● Assigned task
Write out each line below exactly as it appears.

● Dataset content
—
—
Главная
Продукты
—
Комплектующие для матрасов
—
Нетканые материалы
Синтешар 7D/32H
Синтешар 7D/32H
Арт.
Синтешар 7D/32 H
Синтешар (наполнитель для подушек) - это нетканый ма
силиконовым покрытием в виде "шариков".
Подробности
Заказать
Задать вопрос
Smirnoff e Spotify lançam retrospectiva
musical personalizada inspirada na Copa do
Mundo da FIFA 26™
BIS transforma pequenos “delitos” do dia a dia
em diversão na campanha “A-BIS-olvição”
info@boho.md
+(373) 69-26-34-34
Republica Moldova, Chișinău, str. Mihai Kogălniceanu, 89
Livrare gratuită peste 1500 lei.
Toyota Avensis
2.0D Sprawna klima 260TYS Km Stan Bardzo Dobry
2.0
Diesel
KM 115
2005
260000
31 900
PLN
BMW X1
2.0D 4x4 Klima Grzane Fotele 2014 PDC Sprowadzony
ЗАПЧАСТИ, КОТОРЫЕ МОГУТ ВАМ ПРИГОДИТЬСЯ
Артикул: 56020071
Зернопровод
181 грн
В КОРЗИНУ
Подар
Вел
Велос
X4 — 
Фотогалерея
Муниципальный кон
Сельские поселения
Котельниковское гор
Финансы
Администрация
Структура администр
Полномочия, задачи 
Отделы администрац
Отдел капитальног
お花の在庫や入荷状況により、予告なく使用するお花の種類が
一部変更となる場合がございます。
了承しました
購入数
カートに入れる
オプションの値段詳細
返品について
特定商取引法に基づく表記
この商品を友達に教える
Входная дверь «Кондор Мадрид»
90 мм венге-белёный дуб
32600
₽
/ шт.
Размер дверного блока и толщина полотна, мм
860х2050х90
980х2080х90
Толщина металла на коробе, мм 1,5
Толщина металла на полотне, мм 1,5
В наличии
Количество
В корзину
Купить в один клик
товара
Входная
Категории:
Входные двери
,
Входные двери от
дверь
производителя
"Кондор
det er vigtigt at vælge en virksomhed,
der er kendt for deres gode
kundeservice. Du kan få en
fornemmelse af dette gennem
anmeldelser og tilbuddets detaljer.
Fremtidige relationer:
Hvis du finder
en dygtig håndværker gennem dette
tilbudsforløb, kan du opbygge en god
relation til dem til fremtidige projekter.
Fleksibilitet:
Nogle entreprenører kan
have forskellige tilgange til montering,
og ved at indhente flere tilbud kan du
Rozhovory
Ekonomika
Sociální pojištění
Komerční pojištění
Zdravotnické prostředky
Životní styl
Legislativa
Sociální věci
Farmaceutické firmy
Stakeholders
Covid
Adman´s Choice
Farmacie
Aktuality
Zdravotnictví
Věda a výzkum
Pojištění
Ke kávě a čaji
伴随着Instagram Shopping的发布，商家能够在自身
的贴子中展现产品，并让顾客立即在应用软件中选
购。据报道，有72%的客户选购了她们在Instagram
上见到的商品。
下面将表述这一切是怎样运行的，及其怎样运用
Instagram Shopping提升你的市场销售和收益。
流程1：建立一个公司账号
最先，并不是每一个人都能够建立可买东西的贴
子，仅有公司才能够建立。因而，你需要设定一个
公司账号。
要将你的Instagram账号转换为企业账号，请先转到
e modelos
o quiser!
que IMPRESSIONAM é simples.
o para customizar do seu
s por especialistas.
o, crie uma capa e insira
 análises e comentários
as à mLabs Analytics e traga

● Response
—
—
Главная
Продукты
—
Комплектующие для матрасов
—
Нетканые материалы
Синтешар 7D/32H
Синтешар 7D/32H
Арт.
Синтешар 7D/32 H
Синтешар (наполнитель для подушек) - это нетканый ма
силиконовым покрытием в виде "шариков".
Подробности
Заказать
Задать вопрос
Smirnoff e Spotify lançam retrospectiva
musical personalizada inspirada na Copa do
Mundo da FIFA 26™
BIS transforma pequenos “delitos” do dia a dia
em diversão na campanha “A-BIS-olvição”
info@boho.md
+(373) 69-26-34-34
Republica Moldova, Chișinău, str. Mihai Kogălniceanu, 89
Livrare gratuită peste 1500 lei.
Toyota Avensis
2.0D Sprawna klima 260TYS Km Stan Bardzo Dobry
2.0
Diesel
KM 115
2005
260000
31 900
PLN
BMW X1
2.0D 4x4 Klima Grzane Fotele 2014 PDC Sprowadzony
ЗАПЧАСТИ, КОТОРЫЕ МОГУТ ВАМ ПРИГОДИТЬСЯ
Артикул: 56020071
Зернопровод
181 грн
В КОРЗИНУ
Подар
Вел
Велос
X4 — 
Фотогалерея
Муниципальный кон
Сельские поселения
Котельниковское гор
Финансы
Администрация
Структура администр
Полномочия, задачи 
Отделы администрац
Отдел капитальног
お花の在庫や入荷状況により、予告なく使用するお花の種類が
一部変更となる場合がございます。
了承しました
購入数
カートに入れる
オプションの値段詳細
返品について
特定商取引法に基づく表記
この商品を友達に教える
Входная дверь «Кондор Мадрид»
90 мм венге-белёный дуб
32600
₽
/ шт.
Размер дверного блока и толщина полотна, мм
860х2050х90
980х2080х90
Толщина металла на коробе, мм 1,5
Толщина металла на полотне, мм 1,5
В наличии
Количество
В корзину
Купить в один клик
товара
Входная
Категории:
Входные двери
,
Входные двери от
дверь
производителя
"Кондор
det er vigtigt at vælge en virksomhed,
der er kendt for deres gode
kundeservice. Du kan få en
fornemmelse af dette gennem
anmeldelser og tilbuddets detaljer.
Fremtidige relationer:
Hvis du finder
en dygtig håndværker gennem dette
tilbudsforløb, kan du opbygge en god
relation til dem til fremtidige projekter.
Fleksibilitet:
Nogle entreprenører kan
have forskellige tilgange til montering,
og ved at indhente flere tilbud kan du
Rozhovory
Ekonomika
Sociální pojištění
Komerční pojištění
Zdravotnické prostředky
Životní styl
Legislativa
Sociální věci
Farmaceutické firmy
Stakeholders
Covid
Adman´s Choice
Farmacie
Aktuality
Zdravotnictví
Věda a výzkum
Pojištění
Ke kávě a čaji
伴随着Instagram Shopping的发布，商家能够在自身
的贴子中展现产品，并让顾客立即在应用软件中选
购。据报道，有72%的客户选购了她们在Instagram
上见到的商品。
下面将表述这一切是怎样运行的，及其怎样运用
Instagram Shopping提升你的市场销售和收益。
流程1：建立一个公司账号
最先，并不是每一个人都能够建立可买东西的贴
子，仅有公司才能够建立。因而，你需要设定一个
公司账号。
要将你的Instagram账号转换为企业账号，请先转到
e modelos
o quiser!
que IMPRESSIONAM é simples.
o para customizar do seu
s por especialistas.
o, crie uma capa e insira
 análises e comentários
as à mLabs Analytics e traga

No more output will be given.